> Activity:
No pictures belong in the copy. Retype exactly, and only, the stretch of lines below from the one with "Consultes i queixes" through the one with "Roborock S8+, поряд".

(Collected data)

━━━━━━

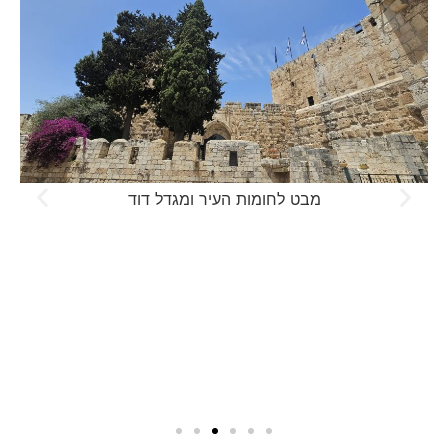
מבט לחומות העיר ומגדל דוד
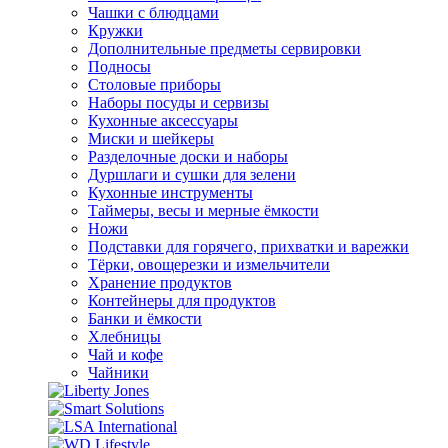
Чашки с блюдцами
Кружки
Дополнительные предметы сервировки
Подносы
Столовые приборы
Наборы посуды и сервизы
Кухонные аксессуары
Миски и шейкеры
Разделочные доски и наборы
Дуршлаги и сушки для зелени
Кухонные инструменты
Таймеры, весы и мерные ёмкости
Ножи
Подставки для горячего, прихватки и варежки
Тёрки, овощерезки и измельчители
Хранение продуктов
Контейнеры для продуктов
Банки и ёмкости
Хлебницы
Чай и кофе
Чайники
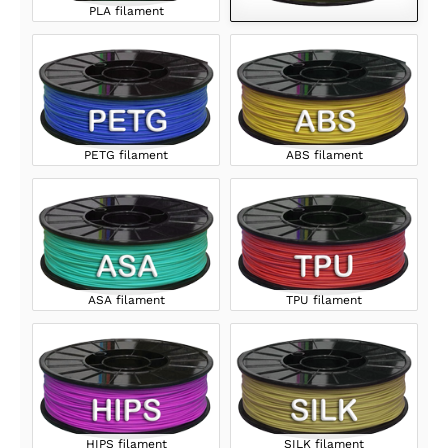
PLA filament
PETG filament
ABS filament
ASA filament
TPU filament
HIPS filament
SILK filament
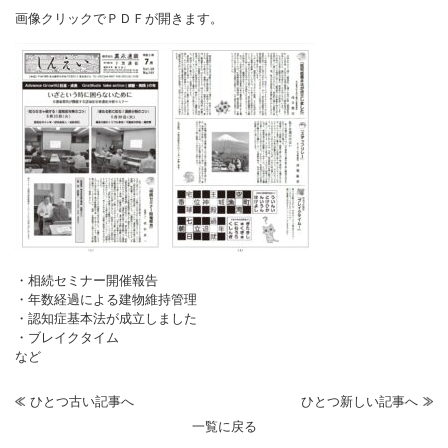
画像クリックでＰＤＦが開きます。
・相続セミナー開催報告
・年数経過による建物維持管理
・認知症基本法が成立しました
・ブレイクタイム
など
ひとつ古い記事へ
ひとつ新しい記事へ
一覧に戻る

━━━━━━

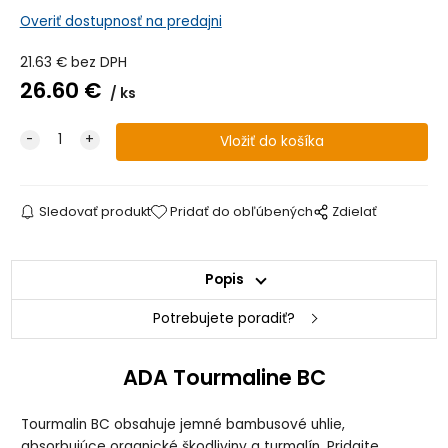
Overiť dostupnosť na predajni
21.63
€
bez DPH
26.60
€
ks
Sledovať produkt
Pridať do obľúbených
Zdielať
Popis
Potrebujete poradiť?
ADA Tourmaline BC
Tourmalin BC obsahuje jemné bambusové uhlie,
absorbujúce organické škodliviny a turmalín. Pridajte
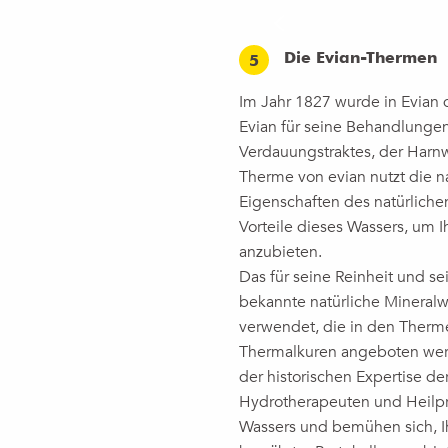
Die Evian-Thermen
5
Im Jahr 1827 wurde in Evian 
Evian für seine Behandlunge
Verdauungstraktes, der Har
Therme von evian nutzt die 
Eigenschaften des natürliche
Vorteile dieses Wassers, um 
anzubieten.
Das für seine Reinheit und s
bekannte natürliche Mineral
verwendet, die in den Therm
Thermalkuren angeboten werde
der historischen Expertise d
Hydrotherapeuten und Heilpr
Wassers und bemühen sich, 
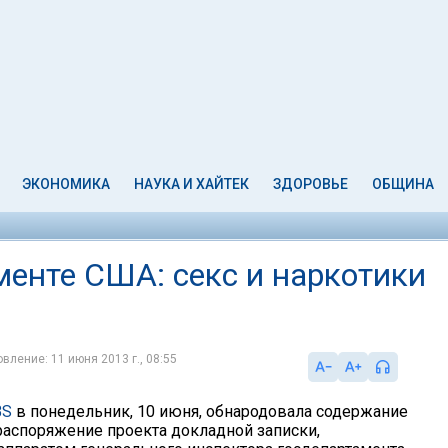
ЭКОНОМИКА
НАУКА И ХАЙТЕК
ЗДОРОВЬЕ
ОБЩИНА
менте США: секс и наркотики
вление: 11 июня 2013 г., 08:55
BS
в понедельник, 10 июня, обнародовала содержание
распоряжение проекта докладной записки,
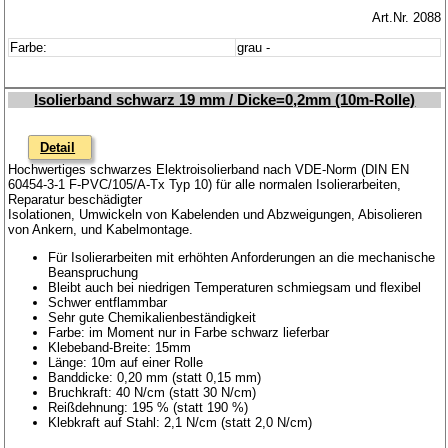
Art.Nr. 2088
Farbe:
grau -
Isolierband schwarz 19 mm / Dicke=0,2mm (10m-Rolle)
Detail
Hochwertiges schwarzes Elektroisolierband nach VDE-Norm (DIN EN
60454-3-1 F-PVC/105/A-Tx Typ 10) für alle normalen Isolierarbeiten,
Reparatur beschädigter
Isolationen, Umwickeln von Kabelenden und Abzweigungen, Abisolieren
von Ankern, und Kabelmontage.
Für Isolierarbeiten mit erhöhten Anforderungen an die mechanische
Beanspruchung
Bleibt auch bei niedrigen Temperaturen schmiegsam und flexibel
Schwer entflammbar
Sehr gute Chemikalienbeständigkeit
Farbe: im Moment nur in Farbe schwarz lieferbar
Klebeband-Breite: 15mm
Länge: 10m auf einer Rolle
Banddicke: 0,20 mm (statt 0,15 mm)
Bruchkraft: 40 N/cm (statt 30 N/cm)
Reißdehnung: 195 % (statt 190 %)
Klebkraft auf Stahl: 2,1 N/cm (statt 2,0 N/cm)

━━━━━━

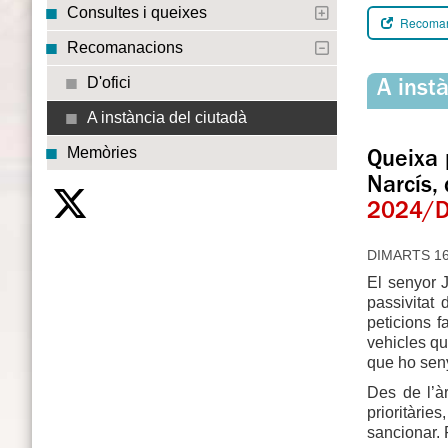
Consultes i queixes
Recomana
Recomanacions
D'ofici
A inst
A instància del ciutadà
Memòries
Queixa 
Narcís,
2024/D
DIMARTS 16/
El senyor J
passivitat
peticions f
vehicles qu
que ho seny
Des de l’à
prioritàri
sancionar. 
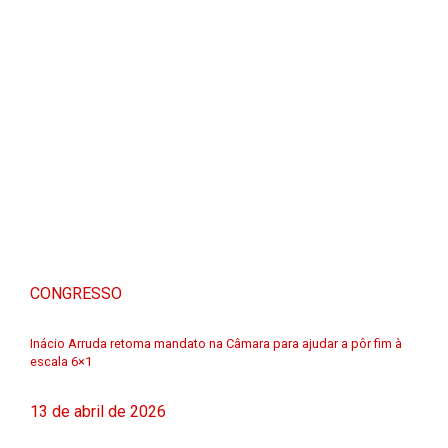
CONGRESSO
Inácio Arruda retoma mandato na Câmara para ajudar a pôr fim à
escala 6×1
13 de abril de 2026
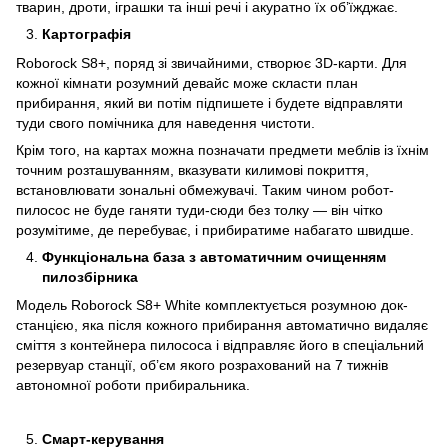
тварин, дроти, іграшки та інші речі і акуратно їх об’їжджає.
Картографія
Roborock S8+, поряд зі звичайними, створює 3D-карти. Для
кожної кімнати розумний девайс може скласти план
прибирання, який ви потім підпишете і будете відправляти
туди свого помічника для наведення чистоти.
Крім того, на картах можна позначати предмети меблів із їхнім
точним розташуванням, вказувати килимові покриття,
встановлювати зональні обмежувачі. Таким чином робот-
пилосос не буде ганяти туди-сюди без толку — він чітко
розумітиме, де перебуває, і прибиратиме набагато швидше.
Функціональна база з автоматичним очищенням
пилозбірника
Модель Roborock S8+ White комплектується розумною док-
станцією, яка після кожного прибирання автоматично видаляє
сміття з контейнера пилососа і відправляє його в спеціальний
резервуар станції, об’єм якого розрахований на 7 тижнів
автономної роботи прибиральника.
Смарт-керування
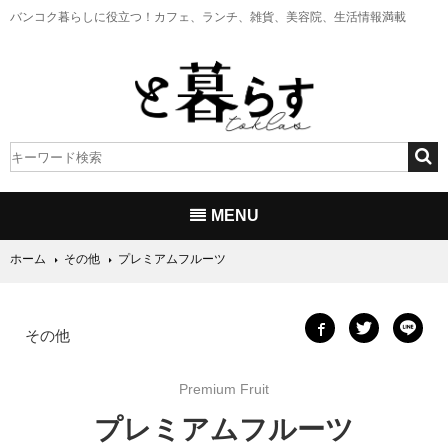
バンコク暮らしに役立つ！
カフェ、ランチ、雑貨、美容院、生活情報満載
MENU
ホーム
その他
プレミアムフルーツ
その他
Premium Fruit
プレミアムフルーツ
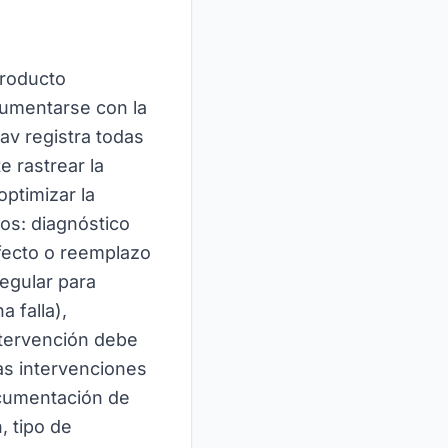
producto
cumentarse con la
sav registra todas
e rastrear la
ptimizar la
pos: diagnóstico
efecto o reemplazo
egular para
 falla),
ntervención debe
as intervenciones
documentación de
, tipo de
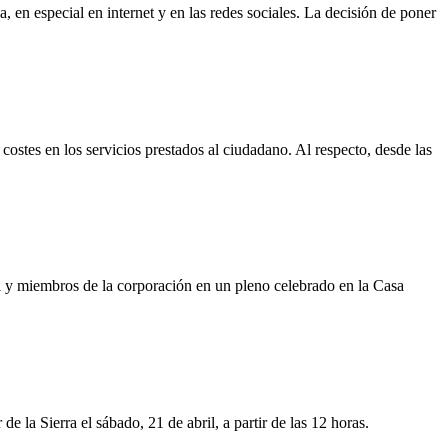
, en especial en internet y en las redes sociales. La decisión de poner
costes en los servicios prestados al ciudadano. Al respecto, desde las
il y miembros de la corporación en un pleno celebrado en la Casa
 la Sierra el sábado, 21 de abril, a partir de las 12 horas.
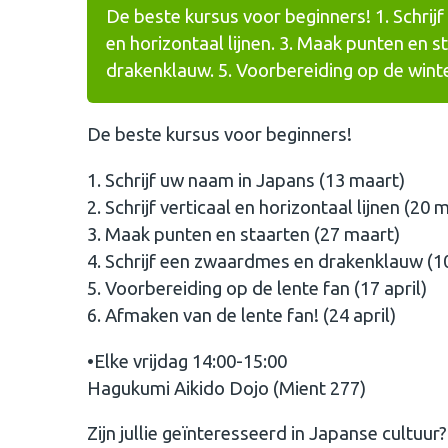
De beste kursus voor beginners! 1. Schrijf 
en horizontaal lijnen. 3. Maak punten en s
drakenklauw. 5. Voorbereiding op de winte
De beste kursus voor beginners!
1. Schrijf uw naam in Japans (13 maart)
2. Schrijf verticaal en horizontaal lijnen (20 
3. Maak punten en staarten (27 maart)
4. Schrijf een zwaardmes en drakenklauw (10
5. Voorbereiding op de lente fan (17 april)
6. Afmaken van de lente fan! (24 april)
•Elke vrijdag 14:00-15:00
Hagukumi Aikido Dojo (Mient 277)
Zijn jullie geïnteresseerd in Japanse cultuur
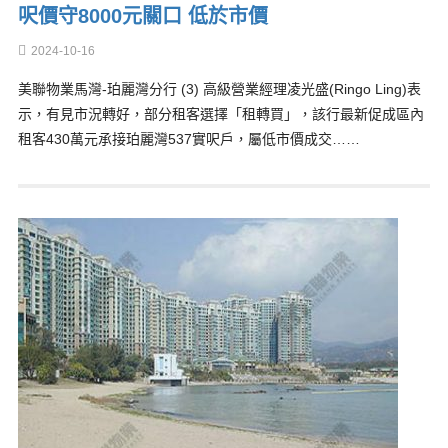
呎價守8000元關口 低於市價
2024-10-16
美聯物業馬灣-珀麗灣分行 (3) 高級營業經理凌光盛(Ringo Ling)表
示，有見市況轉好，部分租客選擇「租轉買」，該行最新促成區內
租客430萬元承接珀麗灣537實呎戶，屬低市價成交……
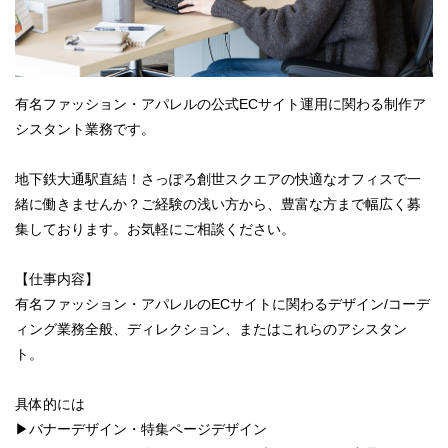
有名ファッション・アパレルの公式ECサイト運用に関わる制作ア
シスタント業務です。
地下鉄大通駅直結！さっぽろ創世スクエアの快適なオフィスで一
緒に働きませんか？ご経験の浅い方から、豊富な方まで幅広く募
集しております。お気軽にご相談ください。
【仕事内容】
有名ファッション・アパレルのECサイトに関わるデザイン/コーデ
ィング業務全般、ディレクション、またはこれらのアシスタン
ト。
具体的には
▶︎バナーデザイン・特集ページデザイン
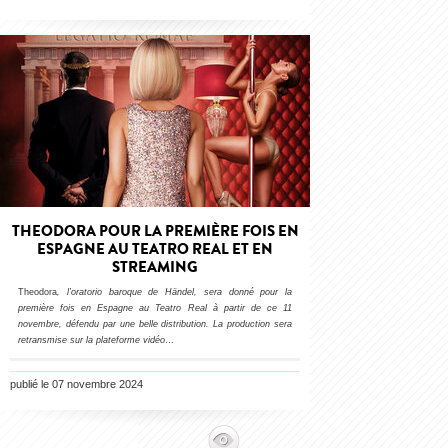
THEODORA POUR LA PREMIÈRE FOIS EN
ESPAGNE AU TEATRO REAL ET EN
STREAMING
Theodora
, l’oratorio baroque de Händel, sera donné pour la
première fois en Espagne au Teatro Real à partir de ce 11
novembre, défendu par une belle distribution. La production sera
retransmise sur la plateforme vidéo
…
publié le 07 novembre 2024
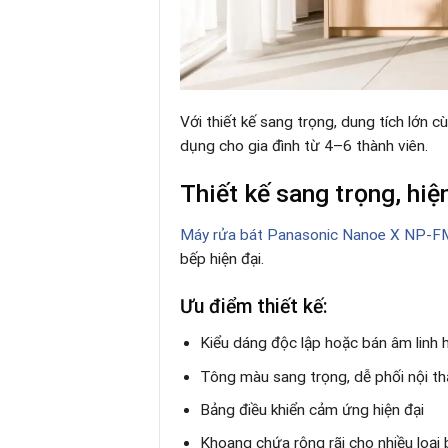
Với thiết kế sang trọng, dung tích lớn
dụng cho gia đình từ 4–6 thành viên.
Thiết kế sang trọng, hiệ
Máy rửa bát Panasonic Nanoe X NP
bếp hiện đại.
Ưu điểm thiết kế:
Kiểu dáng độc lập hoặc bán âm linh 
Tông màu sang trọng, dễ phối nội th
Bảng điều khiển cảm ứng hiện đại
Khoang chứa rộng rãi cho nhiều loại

━━━━━━

> Answer to this problem:
Consultes i queixes
Recomana
Recomanacions
D'ofici
A inst
A instància del ciutadà
Memòries
Queixa 
Narcís,
2024/D
DIMARTS 16/
El senyor J
passivitat
peticions f
vehicles qu
que ho seny
Des de l’à
prioritàri
sancionar. 
CONGRESSO
Inácio Arruda retoma mandato na Câmara para ajudar a pôr fim à
escala 6×1
13 de abril de 2026
тварин, дроти, іграшки та інші речі і акуратно їх об’їжджає.
Картографія
Roborock S8+, поряд зі звичайними, створює 3D-карти. Для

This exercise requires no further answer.